Bob Jolly, responsável global da estratégia global macro, esteve em Lisboa a falar do universo de obrigações e de dois fundos ‘core’ da Schroders: o Schroders ISF Strategic Bond Fund e o Gaia Global Macro Bond Fund. Ambos adoptam uma visão ‘top-down’ e uma estratégia diversificada. São fundos flexíveis, diferenciando-se no objectivo de risco e retorno , investindo tanto em títulos ‘investment grade’ como ‘sub investment grade’ de emissões corporativas e soberanas, assim como divisas. O segundo, está inserido na SICAVGAIA  (“Global Alternative Investor Access”),  e procura alcançar um retorno de Euribor mais 8% com um ‘target’ de volatilidade de 8% e descorrelacionado dos outros mercados, além de ter uma abordagem de retorno absoluto o que o torna muito popular entre os demais fundos.

O fundo Schroders ISF Strategic Bond Fund ofereceu nos últimos três anos uma rendibilidade anualizada de 6% enquanto o Schroder GAIA Global Macro Bond Fund alcança já os 8,28% (dados de 30 de Maio da Bloomberg) desde o início do ano. As duas  estratégias têm como elemento chave para a construção do portefólio diversificar o capital por estilo de investimento, horizonte temporal e fontes de ‘alpha’ e introduzir a gestão do risco como parte integral do processo. “Devemos questionar-nos diariamente sobre as razões que nos levaram a deter determinada posição. Em caso dos factores que levaram à compra terem desaparecido, então é momento para desfazer essa posição”, afirma Bob Jolly, gestor do Strategic Bond e do GAIA Global Macro Bond Fund.

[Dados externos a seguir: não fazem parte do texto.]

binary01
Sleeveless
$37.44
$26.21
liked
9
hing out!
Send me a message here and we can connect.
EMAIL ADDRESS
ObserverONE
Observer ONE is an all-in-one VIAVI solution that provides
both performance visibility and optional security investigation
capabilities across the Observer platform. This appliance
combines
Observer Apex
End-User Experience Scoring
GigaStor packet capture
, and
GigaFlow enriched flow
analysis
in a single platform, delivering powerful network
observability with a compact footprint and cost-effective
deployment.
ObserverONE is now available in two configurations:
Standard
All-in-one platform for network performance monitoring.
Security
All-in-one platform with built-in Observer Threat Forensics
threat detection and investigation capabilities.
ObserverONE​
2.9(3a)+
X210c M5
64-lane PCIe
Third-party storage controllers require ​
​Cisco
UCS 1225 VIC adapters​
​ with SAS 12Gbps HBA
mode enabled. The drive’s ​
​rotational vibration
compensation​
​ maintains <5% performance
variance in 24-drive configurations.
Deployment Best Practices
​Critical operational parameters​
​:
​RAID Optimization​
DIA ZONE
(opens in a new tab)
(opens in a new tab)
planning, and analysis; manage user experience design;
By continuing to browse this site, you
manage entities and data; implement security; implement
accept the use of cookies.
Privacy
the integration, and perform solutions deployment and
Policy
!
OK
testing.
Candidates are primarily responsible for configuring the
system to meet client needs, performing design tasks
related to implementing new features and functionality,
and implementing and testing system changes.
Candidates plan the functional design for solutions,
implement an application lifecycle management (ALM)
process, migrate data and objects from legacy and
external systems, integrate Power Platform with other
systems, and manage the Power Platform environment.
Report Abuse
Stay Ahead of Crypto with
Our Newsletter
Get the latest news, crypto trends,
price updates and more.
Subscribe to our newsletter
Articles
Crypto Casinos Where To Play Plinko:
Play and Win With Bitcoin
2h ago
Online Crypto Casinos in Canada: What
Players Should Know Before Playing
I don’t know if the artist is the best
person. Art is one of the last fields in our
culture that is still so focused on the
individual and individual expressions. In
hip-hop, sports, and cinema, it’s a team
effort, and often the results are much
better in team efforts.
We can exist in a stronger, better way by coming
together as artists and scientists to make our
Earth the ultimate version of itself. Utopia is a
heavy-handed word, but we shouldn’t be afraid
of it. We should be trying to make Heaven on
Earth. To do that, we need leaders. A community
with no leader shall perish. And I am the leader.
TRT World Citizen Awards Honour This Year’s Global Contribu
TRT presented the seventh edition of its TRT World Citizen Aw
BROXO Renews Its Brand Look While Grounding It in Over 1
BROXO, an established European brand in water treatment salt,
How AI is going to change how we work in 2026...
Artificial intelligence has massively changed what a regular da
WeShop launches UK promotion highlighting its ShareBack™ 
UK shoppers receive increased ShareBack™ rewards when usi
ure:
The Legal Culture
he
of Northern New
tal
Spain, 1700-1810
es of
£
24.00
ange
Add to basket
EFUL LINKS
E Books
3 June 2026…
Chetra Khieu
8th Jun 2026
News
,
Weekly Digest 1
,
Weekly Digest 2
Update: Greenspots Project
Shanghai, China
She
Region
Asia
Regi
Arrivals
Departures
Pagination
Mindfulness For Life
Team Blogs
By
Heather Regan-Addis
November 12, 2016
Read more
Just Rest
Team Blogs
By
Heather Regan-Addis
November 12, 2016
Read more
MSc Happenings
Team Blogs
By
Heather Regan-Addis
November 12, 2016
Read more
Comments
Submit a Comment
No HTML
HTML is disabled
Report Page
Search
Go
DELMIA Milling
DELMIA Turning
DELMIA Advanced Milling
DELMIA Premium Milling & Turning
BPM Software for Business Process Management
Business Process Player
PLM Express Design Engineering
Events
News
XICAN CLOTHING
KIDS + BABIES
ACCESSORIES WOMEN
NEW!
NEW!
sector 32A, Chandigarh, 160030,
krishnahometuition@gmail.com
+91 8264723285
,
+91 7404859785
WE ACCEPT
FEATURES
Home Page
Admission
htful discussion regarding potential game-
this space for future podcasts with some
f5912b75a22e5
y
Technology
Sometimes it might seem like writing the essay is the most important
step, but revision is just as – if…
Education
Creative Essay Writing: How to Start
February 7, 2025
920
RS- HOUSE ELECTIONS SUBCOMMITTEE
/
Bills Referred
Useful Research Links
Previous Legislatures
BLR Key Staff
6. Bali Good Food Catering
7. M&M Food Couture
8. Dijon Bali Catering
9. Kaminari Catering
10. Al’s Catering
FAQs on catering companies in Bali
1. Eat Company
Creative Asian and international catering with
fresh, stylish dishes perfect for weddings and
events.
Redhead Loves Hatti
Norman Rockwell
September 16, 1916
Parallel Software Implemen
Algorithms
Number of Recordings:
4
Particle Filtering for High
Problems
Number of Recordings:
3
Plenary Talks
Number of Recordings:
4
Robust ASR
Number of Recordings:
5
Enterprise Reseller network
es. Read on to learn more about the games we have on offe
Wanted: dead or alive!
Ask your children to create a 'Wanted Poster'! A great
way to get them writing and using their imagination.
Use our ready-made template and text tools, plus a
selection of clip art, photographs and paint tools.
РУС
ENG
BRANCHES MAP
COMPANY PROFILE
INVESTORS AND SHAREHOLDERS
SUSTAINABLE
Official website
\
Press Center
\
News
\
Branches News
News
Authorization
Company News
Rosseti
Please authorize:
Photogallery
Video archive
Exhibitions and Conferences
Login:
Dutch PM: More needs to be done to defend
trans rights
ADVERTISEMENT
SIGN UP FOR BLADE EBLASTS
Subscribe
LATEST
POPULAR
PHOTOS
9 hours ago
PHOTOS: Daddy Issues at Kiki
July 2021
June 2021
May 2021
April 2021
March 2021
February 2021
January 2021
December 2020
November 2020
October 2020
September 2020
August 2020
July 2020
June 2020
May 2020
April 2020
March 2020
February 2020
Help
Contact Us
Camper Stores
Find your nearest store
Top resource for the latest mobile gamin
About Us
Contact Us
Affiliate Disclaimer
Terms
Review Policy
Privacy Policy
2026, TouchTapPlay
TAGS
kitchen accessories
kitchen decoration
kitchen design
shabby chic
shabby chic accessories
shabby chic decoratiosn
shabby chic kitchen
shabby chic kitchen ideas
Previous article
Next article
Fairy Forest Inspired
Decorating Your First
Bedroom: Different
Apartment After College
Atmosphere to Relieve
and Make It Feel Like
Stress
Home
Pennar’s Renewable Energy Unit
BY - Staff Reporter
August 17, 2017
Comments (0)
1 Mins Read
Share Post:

No mercado de obrigações, Jolly reconhece que as rendibilidades que oferece a dívida pública são tão baixas que é imprescindível procurar alternativas. “A longo prazo, não faz sentido investir em algo que te faz perder dinheiro”. No caso do Schroders ISF Strategic Bond, o gestor tem vindo a adoptar uma estratégia táctica onde sobrepondera divida periférica , em detrimento de obrigações dos países “core” Europeus, como por exemplo Alemanha. Um dos  objectivos é evitar ‘defaults’. “As medidas introduzidas pelos bancos centrais fazem com que o risco de falta de pagamento seja baixo, mas ao mesmo tempo fez com que as taxas estejam em mínimos históricos. Dai a importância de uma estratégia global e flexível que procure gerar retornos num contexto de taxas muito baixas.